Many many thanks to everyone who participated in the conference, to all those who presented papers, read their poetry or translations, contributed to discussions or just came to listen.

This blog will remain open as a record of the conference proceedings and will continue to include the programme, the abstracts of the presentations and the short biographies of the participants.

We have removed the conference papers from this site because we intend to include revised versions in a post-conference book. This book will not be a representation of the conference proceedings as such, however, but a volume of articles roughly reflecting the structure of the conference. The book will be edited by Ursula Philips, supported by a team of advisers (Urszula Chowaniec, Knut Andreas Grimstad, Kris Van Heuckelom and Elwira Grossman). It is expected that the volume will appear in 2013.

Should anyone wish to contact the authors of papers or read the original papers, please contact the conference organizer.

Sunday, July 03, 2011

Joanna Michlic (Brandeis University)

“Living in the Shadow of Wartime Traumas: Contemporary Autobiographical Writings of Child Holocaust Survivors in Poland.”

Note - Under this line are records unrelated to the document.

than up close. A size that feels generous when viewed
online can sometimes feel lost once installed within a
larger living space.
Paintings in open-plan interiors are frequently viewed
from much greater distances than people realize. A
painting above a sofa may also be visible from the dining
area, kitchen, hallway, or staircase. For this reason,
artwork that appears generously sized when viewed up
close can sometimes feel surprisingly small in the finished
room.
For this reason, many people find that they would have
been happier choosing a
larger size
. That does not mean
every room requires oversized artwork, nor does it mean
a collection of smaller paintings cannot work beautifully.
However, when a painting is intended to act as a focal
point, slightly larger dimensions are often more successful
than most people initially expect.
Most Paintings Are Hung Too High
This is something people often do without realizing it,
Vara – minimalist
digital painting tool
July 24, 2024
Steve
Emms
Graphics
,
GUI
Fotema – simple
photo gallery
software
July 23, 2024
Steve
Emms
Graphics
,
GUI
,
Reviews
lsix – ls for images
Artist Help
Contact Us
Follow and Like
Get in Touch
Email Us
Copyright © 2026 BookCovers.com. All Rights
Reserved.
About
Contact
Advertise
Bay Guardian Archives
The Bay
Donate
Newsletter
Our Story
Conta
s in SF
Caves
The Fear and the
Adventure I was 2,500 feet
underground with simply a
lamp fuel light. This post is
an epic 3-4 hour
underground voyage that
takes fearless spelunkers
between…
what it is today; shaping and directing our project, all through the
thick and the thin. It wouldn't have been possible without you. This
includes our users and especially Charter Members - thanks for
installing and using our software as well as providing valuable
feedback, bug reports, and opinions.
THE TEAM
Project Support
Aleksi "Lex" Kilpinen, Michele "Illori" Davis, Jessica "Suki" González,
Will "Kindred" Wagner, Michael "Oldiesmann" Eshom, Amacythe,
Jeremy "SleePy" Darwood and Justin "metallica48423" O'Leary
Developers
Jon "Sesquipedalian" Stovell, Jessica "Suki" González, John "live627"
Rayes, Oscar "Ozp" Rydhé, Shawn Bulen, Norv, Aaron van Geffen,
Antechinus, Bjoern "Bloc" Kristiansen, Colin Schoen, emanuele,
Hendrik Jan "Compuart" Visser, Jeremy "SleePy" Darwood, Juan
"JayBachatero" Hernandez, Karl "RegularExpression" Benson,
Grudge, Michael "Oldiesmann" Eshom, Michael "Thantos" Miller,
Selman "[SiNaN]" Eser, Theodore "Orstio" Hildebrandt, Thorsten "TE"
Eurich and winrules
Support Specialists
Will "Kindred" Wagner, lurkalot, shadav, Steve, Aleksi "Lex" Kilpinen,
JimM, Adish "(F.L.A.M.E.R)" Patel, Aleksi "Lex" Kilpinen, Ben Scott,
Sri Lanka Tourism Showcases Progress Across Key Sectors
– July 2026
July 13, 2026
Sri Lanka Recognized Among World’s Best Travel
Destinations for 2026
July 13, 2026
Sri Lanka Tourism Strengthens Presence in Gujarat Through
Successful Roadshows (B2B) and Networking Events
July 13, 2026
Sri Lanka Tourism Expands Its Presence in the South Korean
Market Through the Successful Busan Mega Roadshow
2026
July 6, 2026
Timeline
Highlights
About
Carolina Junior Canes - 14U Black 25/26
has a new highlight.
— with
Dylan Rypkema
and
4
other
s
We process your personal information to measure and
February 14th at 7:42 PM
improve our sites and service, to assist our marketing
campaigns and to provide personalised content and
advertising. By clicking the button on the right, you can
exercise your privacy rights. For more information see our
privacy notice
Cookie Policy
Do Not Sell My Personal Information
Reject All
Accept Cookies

The paper will focus on the traumatic impact of the Second World War on child Holocaust survivors, and how it is translated in autobiographical literature through the works of Michał Głowiński (1934) and Piotr Matywiecki (1943), two acclaimed figures of the contemporary Polish literary world. During the last two decades, both Matywiecki and Głowiński have written about their wartime experiences, and the complexities of their postwar double identities as Jewish survivors and Poles living in post-1945 Poland. Their writing on the subject can be interpreted as a meaningful search for identity, a compelling confession and a powerful desire to come out of the closet.
The paper will explore Jewish identity in the shadow of the Holocaust in Głowiński’s and Matywiecki’s autobiographical writings, including essays, novels and memoirs. The paper will pose questions about the representations of Jewishness and Polishness, and the nature and evolution of themes pertaining to the memory of the Holocaust. Finally, the paper will place these authors within the tradition of autobiographical writings of child Holocaust authors such as Henryk Grynberg and Suzanne Suleiman.